Telah dinyatakan bahwa respons γδT diarahkan terhadap
patogen (virus, bakteri, dan parasit), memperkuat respons imun di tempat-tempat
ini; juga telah diamati bahwa mereka menanggapi PAMP, menunjukkan bahwa mereka
memainkan peran penting dalam respon imun bawaan dan bisa menjembatani respon
imun dan adaptif. Penelitian mengenai babi telah menunjukkan bahwa vaksinasi
darurat terhadap FMDV menggunakan vaksin potensi tinggi merangsang sel γδT
untuk mensintesis sitokin dan kemokin, yang menunjukkan fungsi terkait respons
bawaan untuk sel-sel ini pada infeksi FMDV atau mengenai vaksinasi terhadapnya.
Sel-sel ini diisolasi dari sapi yang divaksinasi FMDV dan memiliki efek
sitostatik dan sitotoksik pada sel yang terinfeksi.
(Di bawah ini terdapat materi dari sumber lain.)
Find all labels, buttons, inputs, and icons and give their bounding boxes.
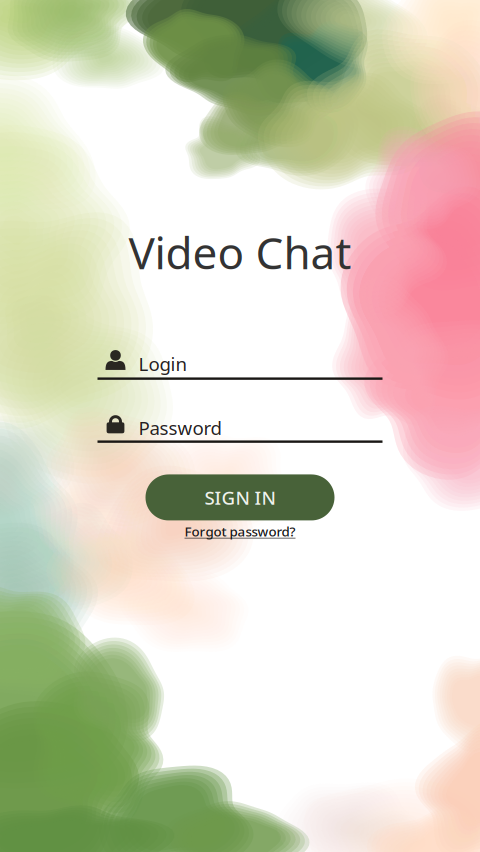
staticText: Forgot password?: [184, 522, 296, 540]
button[interactable]: Password: [98, 410, 382, 443]
staticText: SIGN IN: [204, 485, 276, 510]
button[interactable]: Login: [98, 346, 382, 380]
staticText: Password: [138, 415, 222, 440]
button[interactable]: Forgot password?: [184, 522, 296, 540]
button[interactable]: SIGN IN: [146, 474, 334, 520]
staticText: Login: [138, 351, 188, 376]
staticText: Video Chat: [128, 223, 352, 281]
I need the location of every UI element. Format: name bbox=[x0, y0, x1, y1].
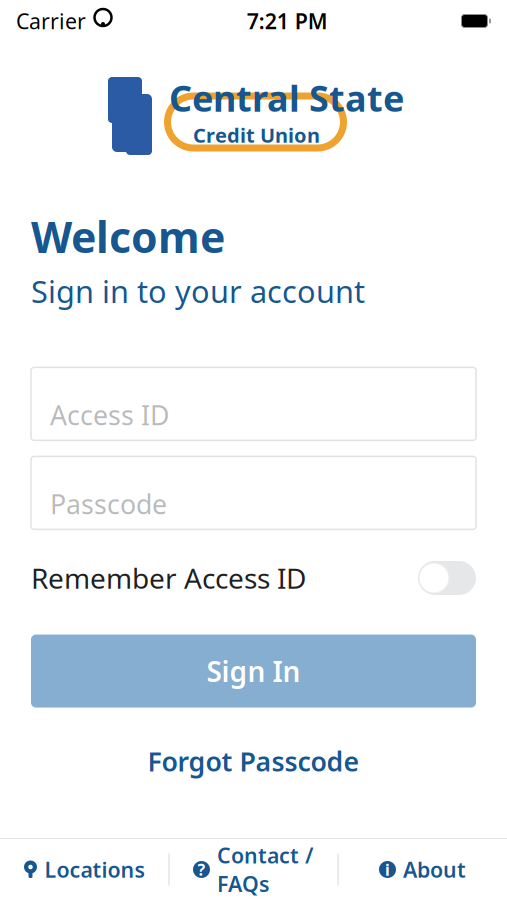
staticText: i bbox=[385, 859, 390, 880]
staticText: Remember Access ID bbox=[31, 559, 306, 597]
button[interactable]: Locations bbox=[0, 839, 168, 900]
button[interactable]: Forgot Passcode bbox=[132, 734, 376, 789]
staticText: Credit Union bbox=[193, 122, 320, 148]
staticText: Contact / FAQs bbox=[217, 841, 314, 898]
staticText: ? bbox=[198, 859, 206, 880]
staticText: Central State bbox=[169, 74, 404, 122]
staticText: Locations bbox=[44, 855, 146, 884]
button[interactable]: ? bbox=[170, 839, 338, 900]
button[interactable]: Passcode bbox=[31, 456, 476, 529]
staticText: Carrier bbox=[16, 7, 86, 35]
staticText: About bbox=[403, 855, 466, 884]
staticText: Welcome bbox=[31, 208, 225, 265]
button[interactable]: Access ID bbox=[31, 367, 476, 440]
button[interactable]: Sign In bbox=[31, 635, 476, 708]
button[interactable]: Remember Access ID bbox=[418, 561, 476, 595]
button[interactable]: i bbox=[338, 839, 506, 900]
staticText: Passcode bbox=[50, 486, 167, 522]
staticText: Sign in to your account bbox=[31, 271, 365, 311]
staticText: Forgot Passcode bbox=[148, 744, 360, 779]
staticText: Access ID bbox=[50, 397, 169, 433]
staticText: 7:21 PM bbox=[247, 7, 328, 35]
staticText: Sign In bbox=[206, 652, 300, 690]
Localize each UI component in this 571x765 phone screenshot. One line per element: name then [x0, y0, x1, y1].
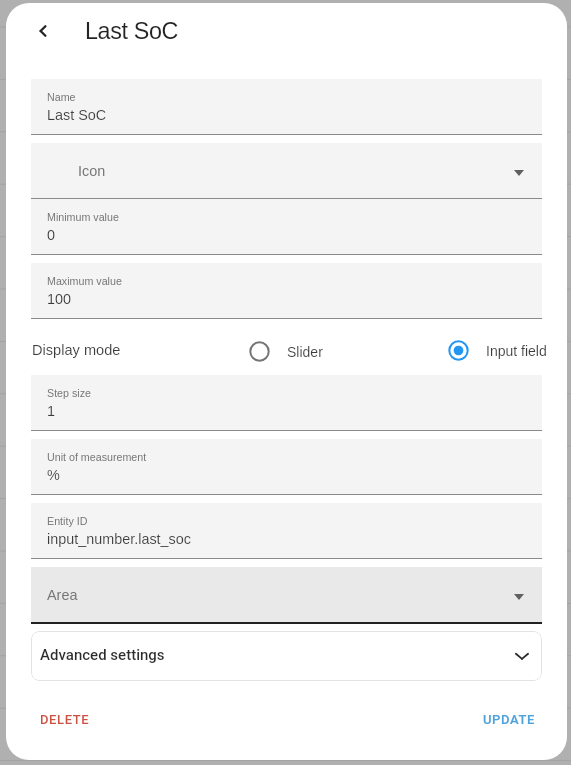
- button[interactable]: UPDATE: [475, 705, 543, 734]
- button[interactable]: Entity ID: [31, 503, 542, 559]
- staticText: Slider: [287, 344, 323, 360]
- staticText: DELETE: [40, 712, 90, 727]
- staticText: Name: [47, 91, 76, 103]
- staticText: 0: [47, 227, 56, 243]
- button[interactable]: Minimum value: [31, 199, 542, 255]
- button[interactable]: Step size: [31, 375, 542, 431]
- button[interactable]: Back: [21, 9, 65, 53]
- button[interactable]: Slider: [249, 341, 323, 362]
- button[interactable]: DELETE: [31, 705, 99, 734]
- staticText: input_number.last_soc: [47, 531, 191, 547]
- staticText: Area: [47, 587, 78, 603]
- staticText: Entity ID: [47, 515, 88, 527]
- staticText: Input field: [486, 343, 547, 359]
- staticText: Display mode: [32, 342, 121, 358]
- staticText: Unit of measurement: [47, 451, 147, 463]
- staticText: Maximum value: [47, 275, 122, 287]
- button[interactable]: Unit of measurement: [31, 439, 542, 495]
- staticText: 1: [47, 403, 56, 419]
- staticText: Icon: [78, 163, 106, 179]
- staticText: Last SoC: [47, 107, 107, 123]
- staticText: 100: [47, 291, 72, 307]
- staticText: Minimum value: [47, 211, 119, 223]
- staticText: UPDATE: [483, 712, 535, 727]
- staticText: %: [47, 467, 60, 483]
- staticText: Advanced settings: [40, 646, 165, 664]
- staticText: Step size: [47, 387, 91, 399]
- button[interactable]: Area: [31, 567, 542, 624]
- staticText: Last SoC: [85, 18, 179, 44]
- button[interactable]: Input field: [448, 340, 547, 361]
- button[interactable]: Name: [31, 79, 542, 135]
- button[interactable]: Maximum value: [31, 263, 542, 319]
- button[interactable]: Icon: [31, 143, 542, 199]
- button[interactable]: Advanced settings: [31, 631, 542, 681]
Sel NK adalah bagian dari mekanisme kekebalan bawaan,
memastikan eliminasi dini sel yang terinfeksi patogen dan dengan demikian
mencegah penyebaran di antara inang dan individu yang sehat. Sel NK membedakan
sel yang terinfeksi atau rusak dari yang sehat dengan mengaktifkan dan
menghambat reseptor; ini mengenali molekul permukaan sel dan mempromosikan atau
menghambat respons tipe pengenalan. Reseptor pengaktif mendeteksi molekul yang
diekspresikan oleh sel yang terinfeksi dan merangsang aktivitas litik di NK
yang memulai penghancuran sel yang terinfeksi dan reseptor penghambat
mengidentifikasi sel sehat untuk melindunginya. Reseptor pengaktif yang
terletak di limfosit NK mengenali berbagai macam ligan; banyak dari
reseptor-reseptor ini disebut sebagai killer cell immunoglobulin (Ig)-like
receptors (KIR) karena mereka memiliki domain struktural yang disebut Ig-fold
(struktur seperti sandwich). Sistem imun adaptif menghasilkan IgG1 dan IgG3 Abs
selama infeksi yang mengikat antigen patogen yang diekspresikan pada sel yang terinfeksi
dan reseptor NK mengikat ke daerah Fc Abs, mengaktifkan NK, dan limfosit ini
dapat menghancurkan sel yang terinfeksi. Mekanisme ini disebut antibody-dependent
cellular cytotoxicity (ADCC) (Gambar).
Apa yang diketahui tentang kekebalan yang dimediasi NK
terhadap patogen berasal dari penelitian pada manusia dan tikus; peran sel-sel
ini pada hewan peliharaan masih belum jelas, terutama karena keragaman di
antara spesies; Namun, penelitian telah meningkat mengenai sapi dan babi. Sel
NK sapi ditemukan dalam darah tepi, hati, paru-paru, kelenjar getah bening, dan
sumsum tulang. Seperti pada spesies lain, sel NK sapi mengekspresikan reseptor
sitotoksik alami seperti CD335, menghasilkan IFN-γ, melisiskan target sensitif dan
tampaknya memiliki fenotipe CD335+/CD2+/−/CD8+/−/CD3−; NK diidentifikasi pada
babi sebagai CD2+/CD8+/CD3− [48]. Telah diamati bahwa respons spesifik yang
dimediasi NK lebih besar pada sapi yang terinfeksi daripada yang divaksinasi
ketika mencoba memahami bagaimana sel NK berfungsi selama infeksi FMDV.
Penelitian in vitro yang melibatkan sel NK dari sapi yang terinfeksi FMDV
mengungkapkan tingkat sitotoksisitas yang tinggi tetapi sel NK babi memiliki
sitotoksik minimal, bahkan terhadap sel yang terinfeksi FMDV.